SUNSTONE MACARTHUR LESSEE, INC. VS. CITY OF NEWPORT BEACH

Defendant City of Newport Beach’s request for judicial notice is GRANTED as to items A, B, C, and E is DENIED as to D.

Defendant’s demurrer to plaintiff Sunstone MacArthur Lessee, Inc.’s complaint is OVERRULED. Defendant is to answer the complaint within 10 days.

A person who has erroneously paid taxes may bring a refund action in superior court when that person submitted a claim to the entity to which the taxes were paid and the claim was rejected within 6 months of commencement of the superior court action. Rev. & Tax Code Section 5096, 5140 et seq.; NBMC Section 3.16.120.

The City argues that Plaintiff has not stated a claim for refund for two reasons. First, Plaintiff has not alleged why or how it mistakenly paid the $81,400 in taxes. Second, to argue mistake, Plaintiff must point to NBMC Sections 3.16.030, 3.16.040, which – the City contends – by their terms clearly required the $81,400 in taxes to be paid so that there was no mistake and no refund is due.

As to the City’s first ground, Plaintiff has alleged it erroneously paid $81,400 in taxes, it submitted a claim to the City, and the City denied the claim less than 6 months before Plaintiff filed its complaint. It is not clear that more is required. The City cites Cochran v. Herzog Engraving Co. (1984) 155 Cal. App. 3d 405 for the proposition that in an action against a public entity every material fact for liability must be pleaded with specificity. Cochran v. Herzog Engraving was not a tax refund case but was a tort action for personal injuries. There, the court was addressing the issue of the sufficiency of the pleading to show a tort claim outside the scope of governmental immunity under Govt Code Section 815. Id. The case is not instructive here.

For its second ground, the City argues that by its phrasing, the municipal code, as it existed at the relevant time, clearly imposed the bed tax on occupied hotel room even when the occupier did not pay for them. The City charged a tax on the “rent charged by the [hotel] operator.” NBMC Section 3.16.030. “Rent” is “ . . . the consideration charged, whether or not received, for occupancy of space in a hotel valued in money, whether to be received in money, goods, labor or otherwise, including all receipts, cash, credits, and property and services of any kind or nature, without deduction.” NBMC Section 3.16.020. The exemptions to the rent imposed did not include complimentary hotel rooms – that is hotel rooms that the hotel allowed someone to occupy without paying. Pre-2013 NBMC Section 3.16.040. [RJN, Ex. A.]

The City also points to the 2013 amendment to the City’s Municipal Code that added “hotel room[s] provided without rent charged (complimentary)” to the list of exemptions to the bed tax. [Request for Judicial Notice, Ex. B at 5 (3.16.040).] This amended was adopted on 8/14/12 to be effective 30 days after publication. [Request for Judicial Notice, Ex. b at 20.] According to the preamble to the enactment of the amendments made at that time, the City Council “desire[d] to encourage and promote business activities by removing regulations that my burden local businesses . . . .” [Request for Judicial for Notice, Ex. B at 1 (5th “Whereas” clause) (emphasis added.] The City contends that the amendment reflects a change in the law and that the change was prospective, not retroactive.

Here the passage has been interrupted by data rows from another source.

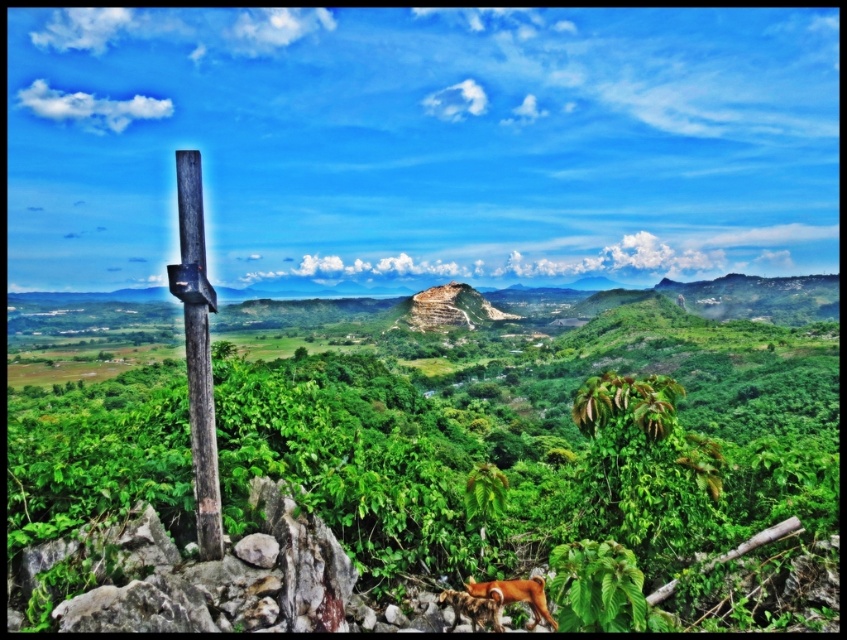 Does brown fur dog at lower right have a smaller size compared to brown furry dog at lower right?

No, brown fur dog at lower right is not smaller than brown furry dog at lower right.

Is point (519, 588) more distant than point (499, 627)?

Yes.

Identify the location of brown fur dog at lower right. This screenshot has width=847, height=640. (515, 595).

Does brown wooden pole at left lie behind brown fur dog at lower right?

No, brown wooden pole at left is in front of brown fur dog at lower right.

Where is `brown wooden pole at left`? The image size is (847, 640). brown wooden pole at left is located at coordinates (197, 349).

In the scene shown: Does green leafy vegetation at center have a lesser width compared to brown fur dog at lower right?

In fact, green leafy vegetation at center might be wider than brown fur dog at lower right.

Does point (57, 432) come farther from viewer compared to point (544, 608)?

Yes, point (57, 432) is behind point (544, 608).

Find the location of a particular element. The width and height of the screenshot is (847, 640). green leafy vegetation at center is located at coordinates (543, 452). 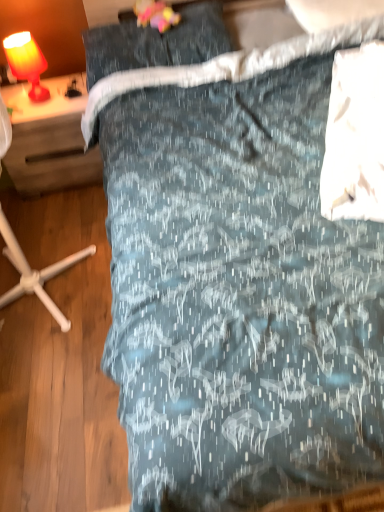 Where is `blank space situated above matte wood desk at left (from a real-world perspective)`? blank space situated above matte wood desk at left (from a real-world perspective) is located at coordinates (58, 95). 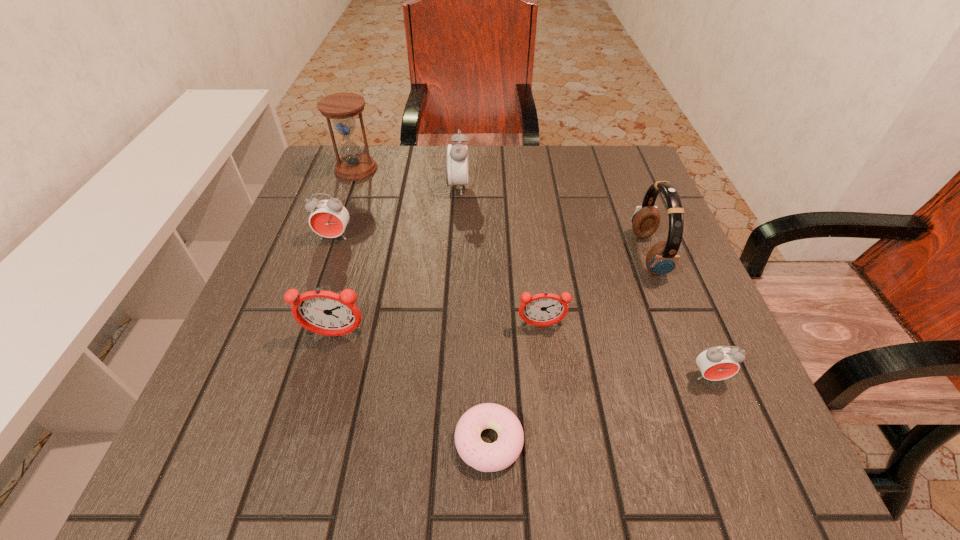 This screenshot has width=960, height=540. What are the coordinates of `vacant position located 0.070m on the front-facing side of the sixth object from left to right` in the screenshot? It's located at (546, 364).

Locate an element on the screen. This screenshot has width=960, height=540. blank space located on the face of the smallest red alarm clock is located at coordinates (730, 427).

At what (x,y) coordinates should I click in order to perform the action: click on blank space located on the right of the pink doughnut. Please return your answer as a coordinate pair (x, y). Looking at the image, I should click on (721, 441).

Identify the location of hourglass at the far edge. Image resolution: width=960 pixels, height=540 pixels. (341, 107).

Where is `alarm clock located at the far edge`? This screenshot has width=960, height=540. alarm clock located at the far edge is located at coordinates (456, 159).

In order to click on object present at the near edge in this screenshot , I will do `click(487, 457)`.

This screenshot has width=960, height=540. I want to click on hourglass situated at the left edge, so click(341, 107).

Find the location of a particular element. headset located at the right edge is located at coordinates (662, 258).

Locate an element on the screen. alarm clock situated at the right edge is located at coordinates (716, 363).

The height and width of the screenshot is (540, 960). In order to click on object situated at the far left corner in this screenshot , I will do `click(341, 107)`.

For its part, Plaintiff argues that the amendment was not a change in the law but a clarification of existing law. According to Plaintiff’s interpretation of the pre-amendment Municipal code, no bed tax was imposed for complimentary rooms even under the old version of the Municipal Code. Plaintiff points to language that the tax on the “rent charged” was to be paid by the transient, to the hotel operator, “at that time the rent is paid.” NBMC Section 3.16.030. The operator’s collection duties are to collect the tax “as the rent is collected” from each transient. NBMC Section 3.16.050(A). Further, the operator is to report the “total rents charged and received” and remit “the tax collected.” NBMC Section 3.16.070(A). Plaintiff also interprets the City’s use of the word “charged” to refer to occasions when the occupier is in fact asked to pay, rather than as a reference to the room rate normally applied for the room.

The City contends that the issue of whether Plaintiff is entitled to the refund it seeks is thus a question of law – that is, a question of statutory interpretation. This may well prove to be so. Nonetheless, the determination is better made after the parties have had an opportunity to develop and present any relevant factual record.